The Griffin Brothers were an American rhythm and blues band from Norfolk, Virginia, sometimes credited on record as the Griffin Brothers Orchestra. They made successful recordings with singer Margie Day, and had a no.1 hit on the Billboard R&B chart in 1951 with "Weepin' and Cryin'", featuring Tommy Brown.

==Biography==
The group was formed by brothers Jimmy (born James Rudolph Griffin, Norfolk, Virginia, November 26, 1921-November 14, 2000) and "Buddy" Griffin (born Edward Elijah Griffin, Elizabeth City, North Carolina, October 5, 1919-October 22, 1981).
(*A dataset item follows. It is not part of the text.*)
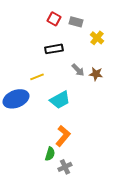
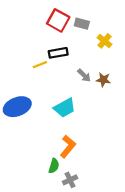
red square: (54, 19) -> (58, 20), size x1.5
yellow line: (37, 77) -> (40, 65), moved

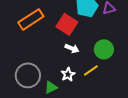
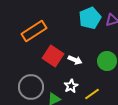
red square: (67, 24) -> (53, 56), moved
yellow line: (91, 70) -> (92, 94), moved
By 1920, the family lived in Norfolk, Virginia. Both Jimmy and Buddy studied music at the Juilliard School. Jimmy played trombone, and Buddy played piano. The band was completed by Wilbur Dyer (alto saxophone), Virgil Wilson (tenor saxophone), Jimmy Reeves (bass), and Emmett "Nab" Shields (drums). In the late 1940s they played local clubs in Washington, D.C., as well as Virginia and North Carolina, and added a singer, Margie Day. In early 1950 the band recorded as back-up to Roy Brown on the session for DeLuxe Records that yielded his no.1 R&B hit, "Hard Luck Blues".
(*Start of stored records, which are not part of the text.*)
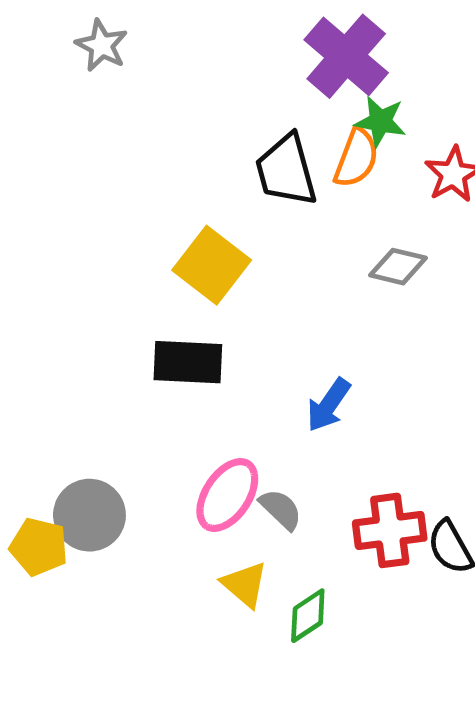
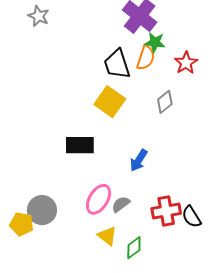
yellow square: (212, 265) -> (110, 102), moved
gray diamond: (398, 267) -> (165, 102), turned -50
gray semicircle: (281, 509) -> (121, 204), turned -78

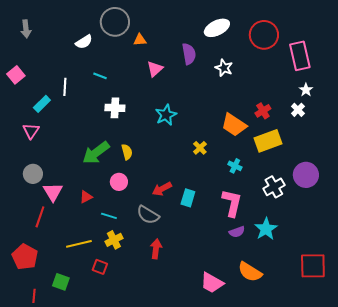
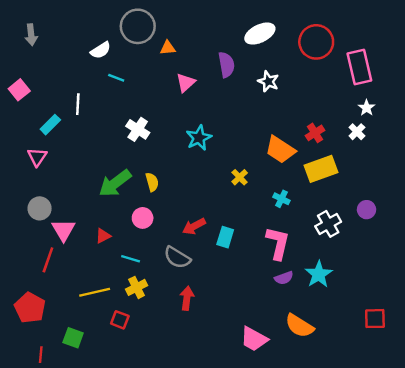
cyan line: (100, 76) -> (116, 78), moved
white cross: (115, 108) -> (138, 129), turned 30
purple circle: (306, 175) -> (367, 210), size x0.6
red square: (313, 266) -> (375, 319), size x0.7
Local music promoter Lillian Clairborne won them a recording contract with the newly formed Dot Records, established by Randy Wood. Their first record, credited to Margie Day with the Griffin Brothers Orchestra, "Street Walkin' Daddy" / "Riffin' With Griffin", became a no.7 hit on the Billboard R&B chart in late 1950, with sales reportedly reaching over 15 thousand a week. The follow-up record, "Little Red Rooster", not directly related to the Willie Dixon song but drawing on the same folk traditions, reached no.5 on the R&B chart in early 1951. Wilson, Reeves and Shields were replaced by Noble "Thin Man" Watts (tenor sax), Wilbur Little (bass), and Belton Evans (drums). The Griffin Brothers toured widely in 1951 and 1952 with Amos Milburn, Paul Williams and others, and continued to record both with Margie Day, and with singer Tommy Brown. They had two R&B hits with Brown, "Tra-La-La" which reached no.7, and "Weepin' and Cryin'" which reached no.1 in January 1952.

Day left the band for a solo career in late 1952, and was replaced on some appearances by Claudia Swann (née Swanson). The Griffin Brothers continued to tour with such artistes as The Orioles, Chuck Willis, and Faye Adams, and recorded for the Dot label until early 1954 when their contract ended and Jimmy Griffin left to form his own band. He later recorded briefly and unsuccessfully for Atco Records in New York.

Buddy Griffin signed for Chess Records in Chicago, and had a minor R&B hit in 1955, "I Wanna Hug Ya, Kiss Ya, Squeeze Ya", with Claudia Swann, credited as Buddy & Claudia with the Buddy Griffin Orchestra. The band members were "Silly Willie" Wilson (trombone), Chuck Reeves (alto and baritone saxes), Earl Swanson (tenor sax), Lawrence Burgan (bass), and Courtney Brooks (drums). Later recordings were credited to Buddy Griffin and Claudia Swann, and some featured The Moonglows as backing vocalists. Buddy Griffin and his wife, Kaye worked in real estate in New York for thirty years before his death in 1981.